Mar Mikael, c’est le quartier qui monte, qui monte : des loyers modérés réintègrent ce quartier, naguère périphérique, dans la géographie beyrouthine des loisirs, après Monnot, après Gemmayzé. Mêmes immeubles à dimension humaine, trois étages, patinés par la vie, l’histoire et le temps. Vieilles bâtisses qui n’ont pas honte d’afficher leurs rides et leurs cicatrices. Vieilles dames qu’on ne ravale pas à bout de bras. Les promoteurs n’ont pas encore sévi. Ça viendra.
Là une ferronnière, là une galerie d’art, là une trattoria décorée d’affiches de films italiens qui font ressurgir les « lancements » au Roxy : « il bastardo ! Sylvana Mangano ! Pedro Armandariss ! » La vita n’était pas dolce qu’en Italie.

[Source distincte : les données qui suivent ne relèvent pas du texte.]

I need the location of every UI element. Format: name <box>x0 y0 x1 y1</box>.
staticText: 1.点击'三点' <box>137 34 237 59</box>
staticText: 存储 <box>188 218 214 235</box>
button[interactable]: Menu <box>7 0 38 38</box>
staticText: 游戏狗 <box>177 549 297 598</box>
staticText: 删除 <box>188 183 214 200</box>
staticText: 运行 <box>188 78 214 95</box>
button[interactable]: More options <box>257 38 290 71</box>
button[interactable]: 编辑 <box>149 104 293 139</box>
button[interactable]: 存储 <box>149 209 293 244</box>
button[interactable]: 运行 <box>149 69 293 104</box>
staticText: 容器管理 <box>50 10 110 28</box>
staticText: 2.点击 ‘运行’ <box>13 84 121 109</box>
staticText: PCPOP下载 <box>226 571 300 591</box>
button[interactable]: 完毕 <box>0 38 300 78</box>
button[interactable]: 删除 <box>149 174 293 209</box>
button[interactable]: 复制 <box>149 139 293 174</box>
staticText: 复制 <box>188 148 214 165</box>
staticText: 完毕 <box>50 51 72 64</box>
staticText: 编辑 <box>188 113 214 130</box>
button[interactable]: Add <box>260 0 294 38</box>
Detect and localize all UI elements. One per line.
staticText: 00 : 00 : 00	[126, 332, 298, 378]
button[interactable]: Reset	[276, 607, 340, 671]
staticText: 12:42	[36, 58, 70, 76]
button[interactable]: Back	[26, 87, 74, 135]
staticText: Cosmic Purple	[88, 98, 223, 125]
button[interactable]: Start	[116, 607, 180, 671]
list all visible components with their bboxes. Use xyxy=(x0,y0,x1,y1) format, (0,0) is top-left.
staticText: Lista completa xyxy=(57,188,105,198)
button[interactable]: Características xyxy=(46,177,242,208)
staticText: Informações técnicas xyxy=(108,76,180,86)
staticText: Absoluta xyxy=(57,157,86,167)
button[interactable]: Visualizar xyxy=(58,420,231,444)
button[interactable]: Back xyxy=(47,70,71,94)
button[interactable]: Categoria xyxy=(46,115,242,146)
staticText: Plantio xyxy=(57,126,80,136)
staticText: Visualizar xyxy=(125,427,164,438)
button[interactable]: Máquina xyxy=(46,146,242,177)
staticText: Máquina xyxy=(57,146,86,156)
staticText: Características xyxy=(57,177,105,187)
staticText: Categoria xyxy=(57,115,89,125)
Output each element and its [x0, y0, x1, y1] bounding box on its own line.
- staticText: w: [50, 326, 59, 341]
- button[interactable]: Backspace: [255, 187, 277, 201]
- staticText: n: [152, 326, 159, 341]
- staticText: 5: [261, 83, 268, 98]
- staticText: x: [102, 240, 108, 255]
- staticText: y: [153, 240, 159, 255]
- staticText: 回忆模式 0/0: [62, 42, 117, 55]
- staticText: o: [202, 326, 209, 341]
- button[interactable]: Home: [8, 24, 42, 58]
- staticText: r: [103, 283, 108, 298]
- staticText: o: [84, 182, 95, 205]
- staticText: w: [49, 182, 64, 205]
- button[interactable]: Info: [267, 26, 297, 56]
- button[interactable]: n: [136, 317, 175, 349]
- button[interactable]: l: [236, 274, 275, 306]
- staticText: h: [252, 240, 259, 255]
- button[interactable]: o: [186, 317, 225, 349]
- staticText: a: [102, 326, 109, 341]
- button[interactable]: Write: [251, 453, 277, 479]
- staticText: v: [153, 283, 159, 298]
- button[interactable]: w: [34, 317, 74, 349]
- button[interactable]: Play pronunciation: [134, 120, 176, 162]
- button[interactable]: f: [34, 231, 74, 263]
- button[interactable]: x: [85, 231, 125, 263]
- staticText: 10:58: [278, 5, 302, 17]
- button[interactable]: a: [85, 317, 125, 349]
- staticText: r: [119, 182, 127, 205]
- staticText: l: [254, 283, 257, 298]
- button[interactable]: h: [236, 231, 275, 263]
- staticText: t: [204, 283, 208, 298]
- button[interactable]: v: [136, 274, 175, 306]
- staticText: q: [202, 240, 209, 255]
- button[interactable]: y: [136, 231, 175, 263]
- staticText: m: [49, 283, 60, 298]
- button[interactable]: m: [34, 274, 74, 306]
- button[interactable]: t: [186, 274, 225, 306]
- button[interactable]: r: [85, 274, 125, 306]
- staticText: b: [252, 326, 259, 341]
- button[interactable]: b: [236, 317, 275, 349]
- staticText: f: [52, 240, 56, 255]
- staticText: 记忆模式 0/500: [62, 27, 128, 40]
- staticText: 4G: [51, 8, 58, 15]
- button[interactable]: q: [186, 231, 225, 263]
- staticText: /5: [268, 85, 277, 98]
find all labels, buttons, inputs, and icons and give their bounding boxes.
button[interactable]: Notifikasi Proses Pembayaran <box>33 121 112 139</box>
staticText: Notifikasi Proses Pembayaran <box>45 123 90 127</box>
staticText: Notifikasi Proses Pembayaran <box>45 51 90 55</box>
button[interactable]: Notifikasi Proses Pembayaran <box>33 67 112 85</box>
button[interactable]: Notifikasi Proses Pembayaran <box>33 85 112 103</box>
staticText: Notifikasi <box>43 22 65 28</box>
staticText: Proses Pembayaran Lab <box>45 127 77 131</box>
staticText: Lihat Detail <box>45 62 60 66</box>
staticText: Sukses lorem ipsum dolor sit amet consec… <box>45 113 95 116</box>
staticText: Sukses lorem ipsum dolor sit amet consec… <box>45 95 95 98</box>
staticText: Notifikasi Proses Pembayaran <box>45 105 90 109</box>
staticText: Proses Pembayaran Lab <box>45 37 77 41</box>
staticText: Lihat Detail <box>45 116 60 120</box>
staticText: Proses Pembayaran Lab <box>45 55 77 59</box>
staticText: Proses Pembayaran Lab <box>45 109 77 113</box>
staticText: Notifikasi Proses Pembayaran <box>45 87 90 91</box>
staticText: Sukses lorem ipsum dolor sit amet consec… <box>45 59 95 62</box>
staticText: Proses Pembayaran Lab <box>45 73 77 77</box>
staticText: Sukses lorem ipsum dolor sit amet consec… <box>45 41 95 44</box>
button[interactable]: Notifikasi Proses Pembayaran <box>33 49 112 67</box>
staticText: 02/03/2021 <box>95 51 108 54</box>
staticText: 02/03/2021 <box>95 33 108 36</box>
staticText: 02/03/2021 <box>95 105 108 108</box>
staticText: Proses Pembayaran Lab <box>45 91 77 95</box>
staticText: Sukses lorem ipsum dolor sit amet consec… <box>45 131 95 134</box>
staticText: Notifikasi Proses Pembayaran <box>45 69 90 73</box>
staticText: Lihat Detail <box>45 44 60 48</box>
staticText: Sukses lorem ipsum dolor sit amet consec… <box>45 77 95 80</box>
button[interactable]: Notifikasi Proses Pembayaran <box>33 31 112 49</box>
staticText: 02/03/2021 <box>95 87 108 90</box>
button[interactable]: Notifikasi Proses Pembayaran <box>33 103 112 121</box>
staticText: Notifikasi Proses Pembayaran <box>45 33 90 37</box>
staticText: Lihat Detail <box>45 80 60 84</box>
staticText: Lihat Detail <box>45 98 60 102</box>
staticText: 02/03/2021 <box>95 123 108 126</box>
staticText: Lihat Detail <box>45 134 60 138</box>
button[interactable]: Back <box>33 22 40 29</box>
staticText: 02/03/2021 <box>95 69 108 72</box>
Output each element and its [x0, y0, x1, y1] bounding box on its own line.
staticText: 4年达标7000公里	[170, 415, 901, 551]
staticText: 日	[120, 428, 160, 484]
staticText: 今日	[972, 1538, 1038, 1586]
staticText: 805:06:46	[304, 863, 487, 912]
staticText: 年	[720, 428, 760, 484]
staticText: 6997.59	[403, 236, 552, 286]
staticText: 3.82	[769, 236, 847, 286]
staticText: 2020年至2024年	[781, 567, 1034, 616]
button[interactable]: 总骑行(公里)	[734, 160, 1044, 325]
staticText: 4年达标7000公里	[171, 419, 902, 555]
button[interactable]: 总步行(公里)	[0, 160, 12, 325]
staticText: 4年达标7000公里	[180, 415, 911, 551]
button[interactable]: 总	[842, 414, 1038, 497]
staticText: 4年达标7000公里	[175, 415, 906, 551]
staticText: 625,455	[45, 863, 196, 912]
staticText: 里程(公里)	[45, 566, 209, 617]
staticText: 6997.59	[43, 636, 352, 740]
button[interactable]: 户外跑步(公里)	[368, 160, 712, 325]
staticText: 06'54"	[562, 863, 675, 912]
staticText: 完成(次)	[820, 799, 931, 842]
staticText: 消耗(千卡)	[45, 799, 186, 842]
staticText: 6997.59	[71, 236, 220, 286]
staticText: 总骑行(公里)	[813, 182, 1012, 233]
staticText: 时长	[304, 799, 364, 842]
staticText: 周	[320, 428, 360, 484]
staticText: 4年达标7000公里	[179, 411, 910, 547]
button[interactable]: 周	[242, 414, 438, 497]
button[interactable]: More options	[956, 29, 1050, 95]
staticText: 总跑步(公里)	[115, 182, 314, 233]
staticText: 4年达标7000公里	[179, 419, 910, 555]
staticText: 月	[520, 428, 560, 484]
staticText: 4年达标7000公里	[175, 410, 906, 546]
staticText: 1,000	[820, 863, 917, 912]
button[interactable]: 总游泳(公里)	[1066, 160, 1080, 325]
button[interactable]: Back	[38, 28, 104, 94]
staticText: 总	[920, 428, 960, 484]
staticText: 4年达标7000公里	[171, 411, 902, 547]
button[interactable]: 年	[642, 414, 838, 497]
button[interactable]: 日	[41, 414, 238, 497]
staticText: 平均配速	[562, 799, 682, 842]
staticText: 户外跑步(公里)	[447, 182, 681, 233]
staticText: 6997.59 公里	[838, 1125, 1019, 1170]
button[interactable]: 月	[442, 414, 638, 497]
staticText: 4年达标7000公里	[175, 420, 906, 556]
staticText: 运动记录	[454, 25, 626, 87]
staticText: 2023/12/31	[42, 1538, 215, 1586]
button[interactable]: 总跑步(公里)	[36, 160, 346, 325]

C’était avant 1975. À l’époque, le risque que faisaient courir les Palestiniens au pays nous détournait de leur misère. Plusieurs générations n’ont connu que la vie dans les camps. Abdulrahman Katanani, né neuf mois après Sabra et Chatilla (?), sculpte aujourd’hui des vies d’enfants en tôle ondulée et fils de fer barbelés. Le chemin vers la galerie qui l’expose est entravé par un embouteillage aussi surréaliste par son volume que par les raisons qui le provoquent : une manifestation de soutien au régime syrien. Quoi ? Il en est à avoir besoin de ces pauvres hères ?
Et s’il faut presque bâillonner le conducteur qui leur rétorque : « Al cha3b yourid », on n’en a pas moins envie de leur faire lecture de La Boétie : Le discours de la servitude volontaire.
Hamra réapprend, elle aussi, à vivre, mieux que le centre-ville, « lalaland » où le nouvel éclairage des bâtisses renforce l’impression de carton-pâte. Aux rez-de chaussée, occupés par les bijoutiers et les bijoutières, on se demande si « la clientèle arabe » est de retour, et si les affaires reprennent ?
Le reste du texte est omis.